Print exactly the lines below between the line holding "30 Aluminum Extrusion" and the line holding "become members of", inclusive, and nothing more.

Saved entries
╔══

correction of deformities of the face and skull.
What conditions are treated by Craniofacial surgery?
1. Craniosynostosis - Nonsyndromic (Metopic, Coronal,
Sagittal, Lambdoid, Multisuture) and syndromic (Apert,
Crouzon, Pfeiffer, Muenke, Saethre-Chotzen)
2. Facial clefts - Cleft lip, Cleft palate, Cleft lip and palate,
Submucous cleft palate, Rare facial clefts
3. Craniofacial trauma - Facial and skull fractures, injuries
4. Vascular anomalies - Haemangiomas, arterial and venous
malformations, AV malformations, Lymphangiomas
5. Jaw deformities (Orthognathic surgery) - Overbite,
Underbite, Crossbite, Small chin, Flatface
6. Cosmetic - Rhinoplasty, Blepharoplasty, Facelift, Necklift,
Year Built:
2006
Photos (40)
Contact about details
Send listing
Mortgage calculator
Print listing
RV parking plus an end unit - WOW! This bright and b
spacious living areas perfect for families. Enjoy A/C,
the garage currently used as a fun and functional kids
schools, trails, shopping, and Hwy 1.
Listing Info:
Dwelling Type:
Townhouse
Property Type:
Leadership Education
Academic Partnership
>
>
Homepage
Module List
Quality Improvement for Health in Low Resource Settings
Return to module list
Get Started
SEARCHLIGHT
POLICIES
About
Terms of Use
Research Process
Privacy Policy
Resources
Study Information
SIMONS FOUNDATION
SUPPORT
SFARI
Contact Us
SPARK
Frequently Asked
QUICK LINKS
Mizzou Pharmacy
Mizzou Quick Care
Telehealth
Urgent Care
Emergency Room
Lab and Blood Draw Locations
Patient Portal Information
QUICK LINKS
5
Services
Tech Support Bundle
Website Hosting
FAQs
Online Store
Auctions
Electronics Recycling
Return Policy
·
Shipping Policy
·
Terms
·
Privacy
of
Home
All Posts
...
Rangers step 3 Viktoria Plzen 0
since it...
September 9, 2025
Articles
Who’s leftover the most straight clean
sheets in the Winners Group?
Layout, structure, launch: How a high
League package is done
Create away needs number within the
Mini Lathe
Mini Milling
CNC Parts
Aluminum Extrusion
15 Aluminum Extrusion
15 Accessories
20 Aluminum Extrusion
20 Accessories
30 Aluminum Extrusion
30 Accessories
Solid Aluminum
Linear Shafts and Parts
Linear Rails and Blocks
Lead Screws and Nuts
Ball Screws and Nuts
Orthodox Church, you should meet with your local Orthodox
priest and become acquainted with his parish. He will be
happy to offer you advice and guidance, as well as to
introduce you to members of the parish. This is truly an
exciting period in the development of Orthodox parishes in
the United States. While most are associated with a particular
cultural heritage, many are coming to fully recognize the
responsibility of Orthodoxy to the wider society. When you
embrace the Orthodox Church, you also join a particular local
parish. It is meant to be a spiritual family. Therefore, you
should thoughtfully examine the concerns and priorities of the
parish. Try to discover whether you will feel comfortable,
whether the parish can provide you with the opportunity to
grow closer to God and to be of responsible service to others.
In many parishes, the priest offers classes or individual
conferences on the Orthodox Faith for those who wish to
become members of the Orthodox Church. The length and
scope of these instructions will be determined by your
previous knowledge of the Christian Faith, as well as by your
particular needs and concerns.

╚══

Worked solution -
30 Aluminum Extrusion
30 Accessories
Solid Aluminum
Linear Shafts and Parts
Linear Rails and Blocks
Lead Screws and Nuts
Ball Screws and Nuts
Orthodox Church, you should meet with your local Orthodox
priest and become acquainted with his parish. He will be
happy to offer you advice and guidance, as well as to
introduce you to members of the parish. This is truly an
exciting period in the development of Orthodox parishes in
the United States. While most are associated with a particular
cultural heritage, many are coming to fully recognize the
responsibility of Orthodoxy to the wider society. When you
embrace the Orthodox Church, you also join a particular local
parish. It is meant to be a spiritual family. Therefore, you
should thoughtfully examine the concerns and priorities of the
parish. Try to discover whether you will feel comfortable,
whether the parish can provide you with the opportunity to
grow closer to God and to be of responsible service to others.
In many parishes, the priest offers classes or individual
conferences on the Orthodox Faith for those who wish to
become members of the Orthodox Church. The length and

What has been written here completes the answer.